Caltech Library, California Institute of Technology, Pasadena, CA, United States of America.
PLoS One. 2024 Jun 5;19(6):e0304781. doi: 10.1371/journal.pone.0304781. eCollection 2024.
To determine where data is shared and what data is no longer available, this study analyzed data shared by researchers at a single university. 2166 supplemental data links were harvested from the university's institutional repository and web scraped using R. All links that failed to scrape or could not be tested algorithmically were tested for availability by hand. Trends in data availability by link type, age of publication, and data source were examined for patterns. Results show that researchers shared data in hundreds of places. About two-thirds of links to shared data were in the form of URLs and one-third were DOIs, with several FTP links and links directly to files. A surprising 13.4% of shared URL links pointed to a website homepage rather than a specific record on a website. After testing, 5.4% the 2166 supplemental data links were found to be no longer available. DOIs were the type of shared link that was least likely to disappear with a 1.7% loss, with URL loss at 5.9% averaged over time. Links from older publications were more likely to be unavailable, with a data disappearance rate estimated at 2.6% per year, as well as links to data hosted on journal websites. The results support best practice guidance to share data in a data repository using a permanent identifier.

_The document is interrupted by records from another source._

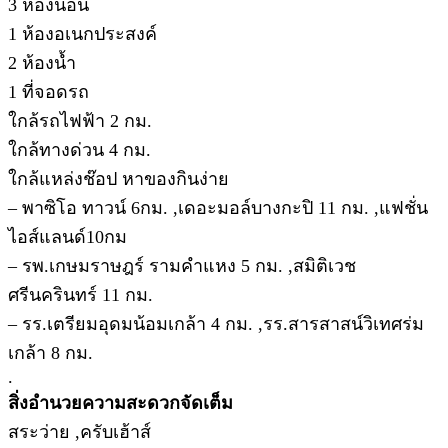
3 ห้องนอน
1 ห้องอเนกประสงค์
2 ห้องน้ำ
1 ที่จอดรถ
ใกล้รถไฟฟ้า 2 กม.
ใกล้ทางด่วน 4 กม.
ใกล้แหล่งช๊อป หาของกินง่าย
– พาซิโอ ทาวน์ 6กม. ,เดอะมอล์บางกะปิ 11 กม. ,แฟชั่น
ไอส์แลนด์10กม
– รพ.เกษมราษฎร์ รามคำแหง 5 กม. ,สมิติเวช
ศรีนครินทร์ 11 กม.
– รร.เตรียมอุดมน้อมเกล้า 4 กม. ,รร.สารสาสน์วิเทศร่ม
เกล้า 8 กม.
.
สิ่งอำนวยความสะดวกจัดเต็ม
สระว่าย ,ครับเฮ้าส์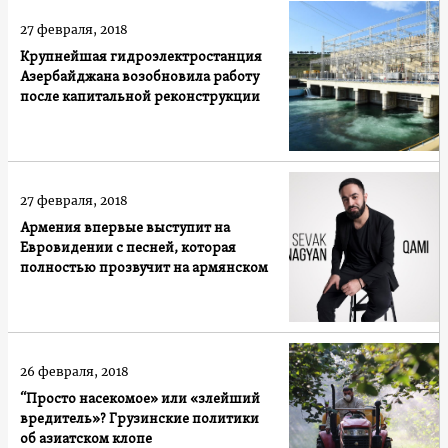
27 февраля, 2018
Крупнейшая гидроэлектростанция
Азербайджана возобновила работу
после капитальной реконструкции
27 февраля, 2018
Армения впервые выступит на
Евровидении с песней, которая
полностью прозвучит на армянском
26 февраля, 2018
“Просто насекомое» или «злейший
вредитель»? Грузинские политики
об азиатском клопе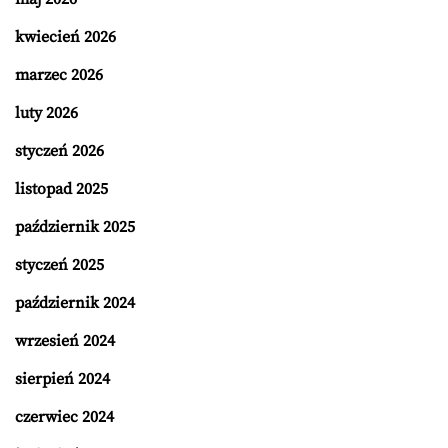
kwiecień 2026
marzec 2026
luty 2026
styczeń 2026
listopad 2025
październik 2025
styczeń 2025
październik 2024
wrzesień 2024
sierpień 2024
czerwiec 2024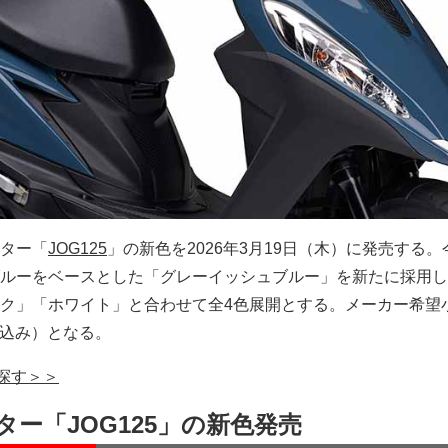
ター「
JOG125
」の新色を2026年3月19日（木）に発売する。
ルーをベースとした「グレーイッシュブルー」を新たに採用し
ク」「ホワイト」と合わせて全4色展開とする。メーカー希望
0％込み）となる。
で探す＞＞
ー「JOG125」の新色発売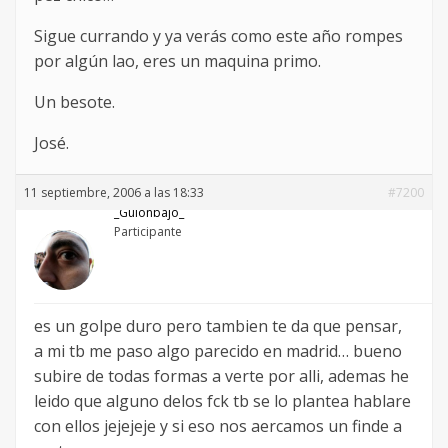
Sigue currando y ya verás como este año rompes
por algún lao, eres un maquina primo.
Un besote.
José.
11 septiembre, 2006 a las 18:33
#7200
_Guionbajo_
Participante
es un golpe duro pero tambien te da que pensar,
a mi tb me paso algo parecido en madrid… bueno
subire de todas formas a verte por alli, ademas he
leido que alguno delos fck tb se lo plantea hablare
con ellos jejejeje y si eso nos aercamos un finde a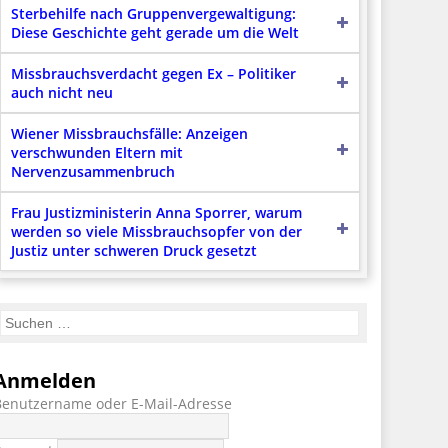
Sterbehilfe nach Gruppenvergewaltigung:
Diese Geschichte geht gerade um die Welt
Missbrauchsverdacht gegen Ex – Politiker
auch nicht neu
Wiener Missbrauchsfälle: Anzeigen
verschwunden Eltern mit
Nervenzusammenbruch
Frau Justizministerin Anna Sporrer, warum
werden so viele Missbrauchsopfer von der
Justiz unter schweren Druck gesetzt
Anmelden
Benutzername oder E-Mail-Adresse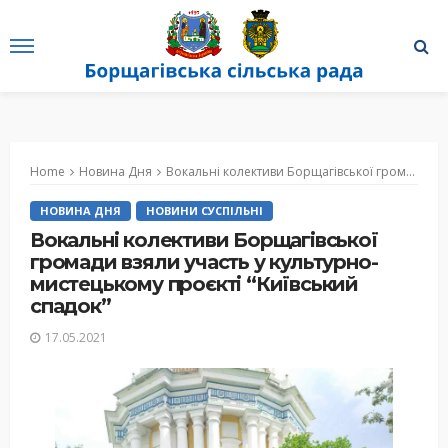
Home
Новина Дня
Вокальні колективи Борщагівської громади взяли участь у культурно-мистецькому проєкті “Київський спадок”
НОВИНА ДНЯ
НОВИНИ СУСПІЛЬНІ
Вокальні колективи Борщагівської
громади взяли участь у культурно-
мистецькому проєкті “Київський
спадок”
17.05.2021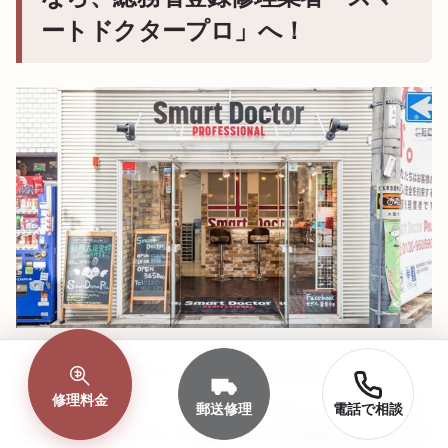
ートドクタープロ」へ！
ここまで「Apple以外でiPhone修理を依頼する3つの選択
修理料金
肢」と「失敗しない7つの基準」をお伝えしましたが、
私
郵送修理
電話で相談
たちスマートドクタープロは、すべての基準を高い水準で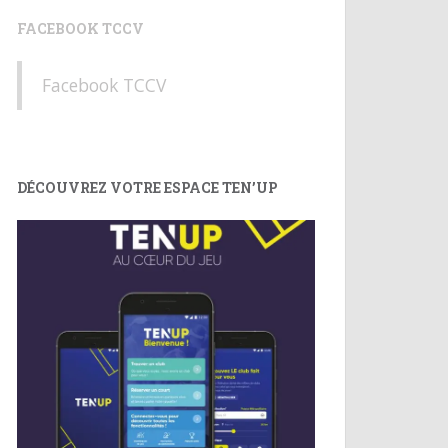
FACEBOOK TCCV
Facebook TCCV
DÉCOUVREZ VOTRE ESPACE TEN’UP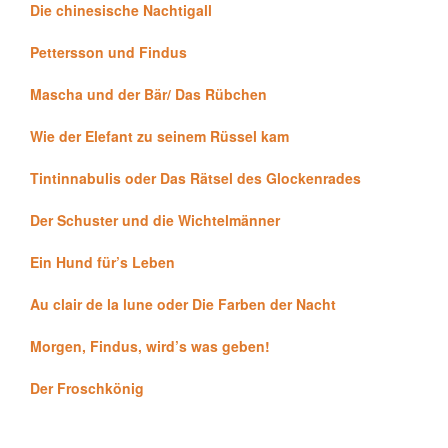
Die chinesische Nachtigall
Pettersson und Findus
Mascha und der Bär/ Das Rübchen
Wie der Elefant zu seinem Rüssel kam
Tintinnabulis oder Das Rätsel des Glockenrades
Der Schuster und die Wichtelmänner
Ein Hund für’s Leben
Au clair de la lune oder Die Farben der Nacht
Morgen, Findus, wird’s was geben!
Der Froschkönig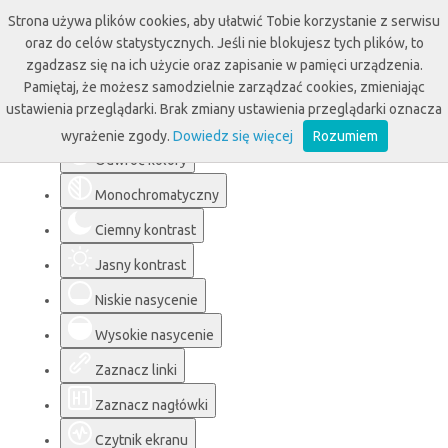
Strona używa plików cookies, aby ułatwić Tobie korzystanie z serwisu
oraz do celów statystycznych. Jeśli nie blokujesz tych plików, to
zgadzasz się na ich użycie oraz zapisanie w pamięci urządzenia.
Pamiętaj, że możesz samodzielnie zarządzać cookies, zmieniając
Ułatwienia dostępu
ustawienia przeglądarki. Brak zmiany ustawienia przeglądarki oznacza
wyrażenie zgody.
Dowiedz się więcej
Rozumiem
Odwróć kolory
Monochromatyczny
Ciemny kontrast
Jasny kontrast
Niskie nasycenie
Wysokie nasycenie
Zaznacz linki
Zaznacz nagłówki
Czytnik ekranu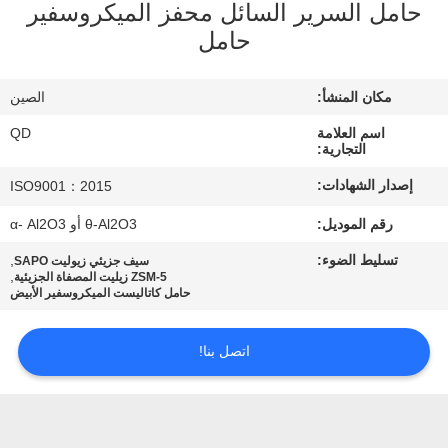
حامل السرير السائل محفز الميكروسفير
رقابة
حامل
جودة
مكان المنشأ:
الصين
اتصل
اسم العلامة
QD
بنا
التجارية:
إصدار الشهادات:
ISO9001：2015
أخبار
رقم الموديل:
θ-Al2O3 أو α- Al2O3
تسليط الضوء:
,
سيف جزيئي زيوليت SAPO
حالات
,
ZSM-5 زيليت المصفاة الجزيئية
حامل كاتاليست الميكروسفير الأبيض
خريطة
اتصل بنا!
الموقع
PRIVACY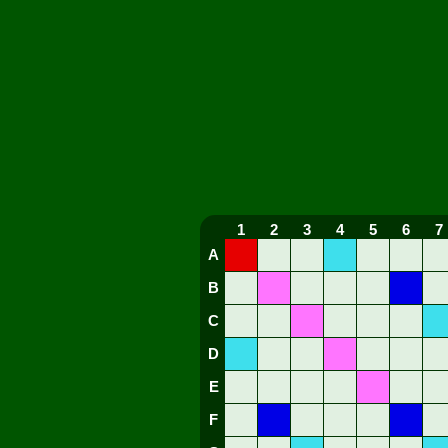
1
2
3
4
5
6
7
A
B
C
D
E
F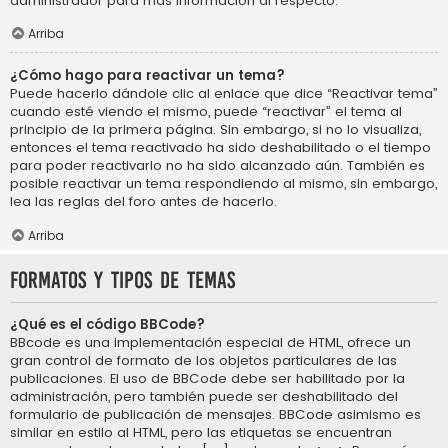
administrador para más información al respecto.
Arriba
¿Cómo hago para reactivar un tema?
Puede hacerlo dándole clic al enlace que dice “Reactivar tema”
cuando esté viendo el mismo, puede “reactivar” el tema al
principio de la primera página. Sin embargo, si no lo visualiza,
entonces el tema reactivado ha sido deshabilitado o el tiempo
para poder reactivarlo no ha sido alcanzado aún. También es
posible reactivar un tema respondiendo al mismo, sin embargo,
lea las reglas del foro antes de hacerlo.
Arriba
Formatos y tipos de temas
¿Qué es el código BBCode?
BBcode es una implementación especial de HTML, ofrece un
gran control de formato de los objetos particulares de las
publicaciones. El uso de BBCode debe ser habilitado por la
administración, pero también puede ser deshabilitado del
formulario de publicación de mensajes. BBCode asimismo es
similar en estilo al HTML, pero las etiquetas se encuentran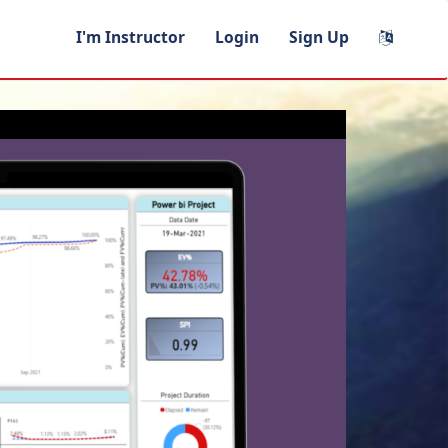
I'm Instructor
Login
Sign Up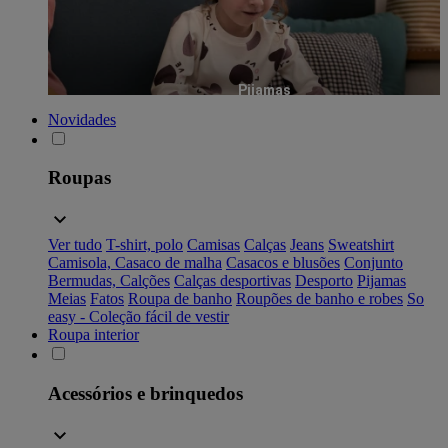
Pijamas
Novidades
Roupas
Ver tudo
T-shirt, polo
Camisas
Calças
Jeans
Sweatshirt
Camisola, Casaco de malha
Casacos e blusões
Conjunto
Bermudas, Calções
Calças desportivas
Desporto
Pijamas
Meias
Fatos
Roupa de banho
Roupões de banho e robes
So
easy - Coleção fácil de vestir
Roupa interior
Acessórios e brinquedos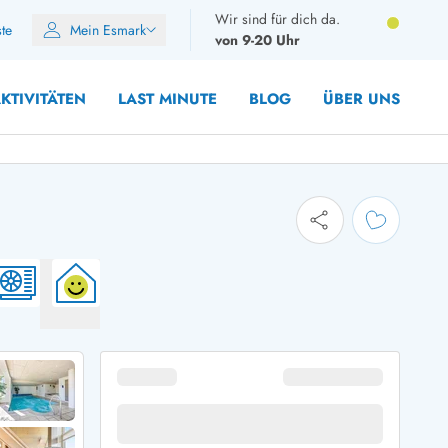
Wir sind für dich da.
ste
Mein Esmark
von 9-20 Uhr
KTIVITÄTEN
LAST MINUTE
BLOG
ÜBER UNS
8 Personen
10 Personen
12 Personen
14 Personen
Gruppen
Frühjahr
m Sommer
Herbst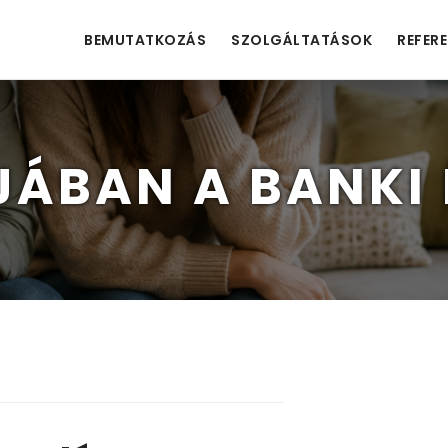
BEMUTATKOZÁS
SZOLGÁLTATÁSOK
REFER
JÁBAN A BANKI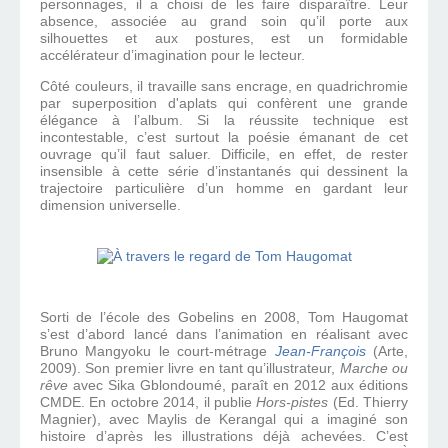
personnages, il a choisi de les faire disparaître. Leur
absence, associée au grand soin qu’il porte aux
silhouettes et aux postures, est un formidable
accélérateur d’imagination pour le lecteur.
Côté couleurs, il travaille sans encrage, en quadrichromie
par superposition d'aplats qui confèrent une grande
élégance à l’album. Si la réussite technique est
incontestable, c’est surtout la poésie émanant de cet
ouvrage qu’il faut saluer. Difficile, en effet, de rester
insensible à cette série d’instantanés qui dessinent la
trajectoire particulière d’un homme en gardant leur
dimension universelle.
Sorti de l’école des Gobelins en 2008, Tom Haugomat
s’est d’abord lancé dans l’animation en réalisant avec
Bruno Mangyoku le court-métrage
Jean-François
(Arte,
2009). Son premier livre en tant qu’illustrateur,
Marche ou
rêve
avec Sika Gblondoumé, paraît en 2012 aux éditions
CMDE. En octobre 2014, il publie
Hors-pistes
(Ed. Thierry
Magnier), avec Maylis de Kerangal qui a imaginé son
histoire d’après les illustrations déjà achevées. C’est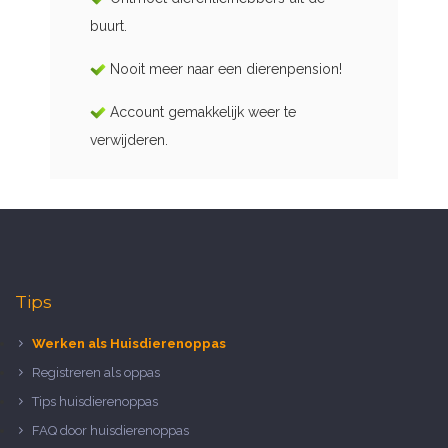
buurt.
Nooit meer naar een dierenpension!
Account gemakkelijk weer te
verwijderen.
Tips
Werken als Huisdierenoppas
Registreren als oppas
Tips huisdierenoppas
FAQ door huisdierenoppas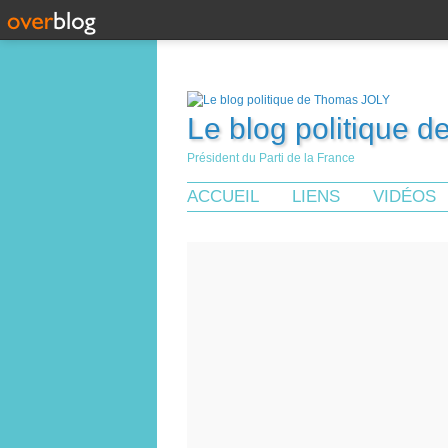
Le blog politique 
Président du Parti de la France
ACCUEIL
LIENS
VIDÉOS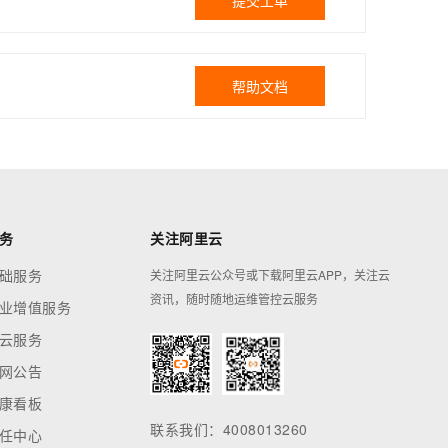
提交工单
帮助文档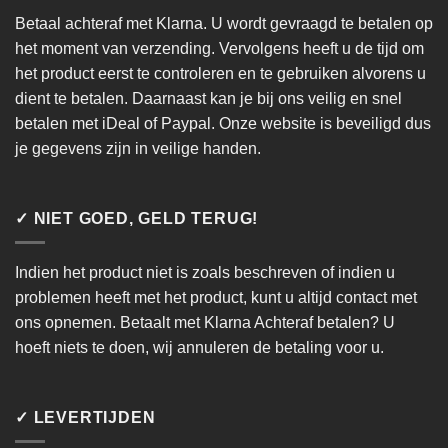
Betaal achteraf met Klarna. U wordt gevraagd te betalen op
het moment van verzending. Vervolgens heeft u de tijd om
het product eerst te controleren en te gebruiken alvorens u
dient te betalen. Daarnaast kan je bij ons veilig en snel
betalen met iDeal of Paypal. Onze website is beveiligd dus
je gegevens zijn in veilige handen.
✓ NIET GOED, GELD TERUG!
Indien het product niet is zoals beschreven of indien u
problemen heeft met het product, kunt u altijd contact met
ons opnemen. Betaalt met Klarna Achteraf betalen? U
hoeft niets te doen, wij annuleren de betaling voor u.
✓ LEVERTIJDEN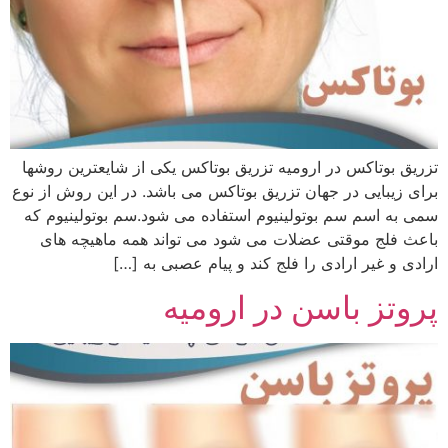
تزریق بوتاکس در ارومیه تزریق بوتاکس یکی از شایعترین روشها
برای زیبایی در جهان تزریق بوتاکس می باشد. در این روش از نوع
سمی به اسم سم بوتولینیوم استفاده می شود.سم بوتولینیوم که
باعث فلج موقتی عضلات می شود می تواند همه ماهیچه های
ارادی و غیر ارادی را فلج کند و پیام عصبی به […]
پروتز باسن در ارومیه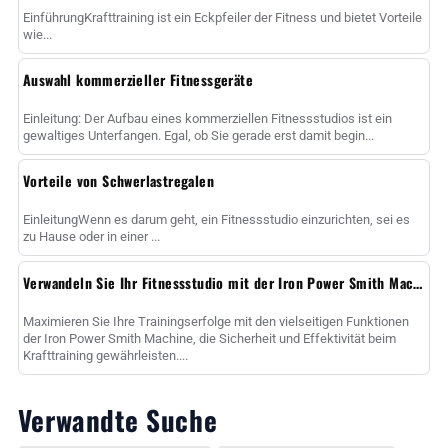
EinführungKrafttraining ist ein Eckpfeiler der Fitness und bietet Vorteile
wie...
Auswahl kommerzieller Fitnessgeräte
Einleitung: Der Aufbau eines kommerziellen Fitnessstudios ist ein
gewaltiges Unterfangen. Egal, ob Sie gerade erst damit begin...
Vorteile von Schwerlastregalen
EinleitungWenn es darum geht, ein Fitnessstudio einzurichten, sei es
zu Hause oder in einer ...
Verwandeln Sie Ihr Fitnessstudio mit der Iron Power Smith Machine
Maximieren Sie Ihre Trainingserfolge mit den vielseitigen Funktionen
der Iron Power Smith Machine, die Sicherheit und Effektivität beim
Krafttraining gewährleisten....
Verwandte Suche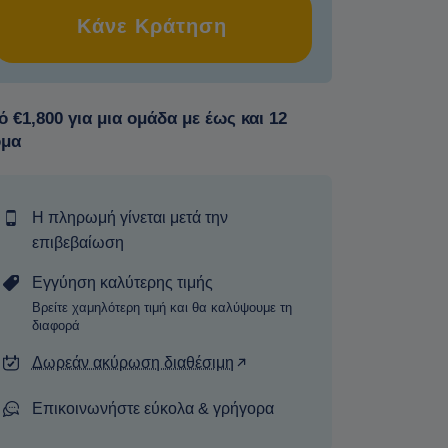
Κάνε Κράτηση
 €1,800 για μια ομάδα με έως και 12
ομα
Η πληρωμή γίνεται μετά την
επιβεβαίωση
Εγγύηση καλύτερης τιμής
Βρείτε χαμηλότερη τιμή και θα καλύψουμε τη
διαφορά
Δωρεάν ακύρωση διαθέσιμη
Επικοινωνήστε εύκολα & γρήγορα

为了确定数据共享的位置以及哪些数据不再可用,本研究分析了单所大学研究人员共享的数据。从大学的机构知识库中提取了 2166 个补充数据链接,并使用 R 进行了网络抓取。所有无法抓取或无法通过算法测试的链接都通过人工测试可用性。按链接类型、出版年龄和数据源检查数据可用性趋势,以寻找模式。结果表明,研究人员在数百个地方共享数据。大约三分之二的共享数据链接以 URL 的形式存在,三分之一是 DOI,还有一些 FTP 链接和直接指向文件的链接。令人惊讶的是,13.4%的共享 URL 链接指向网站主页,而不是网站上的特定记录。经过测试,2166 个补充数据链接中有 5.4%不再可用。DOI 是共享链接中最不容易消失的类型,损失率为 1.7%,平均每年 URL 损失率为 5.9%。来自较旧出版物的链接更有可能无法使用,数据消失率估计为每年 2.6%,以及指向期刊网站托管数据的链接。结果支持使用永久标识符在数据存储库中共享数据的最佳实践指南。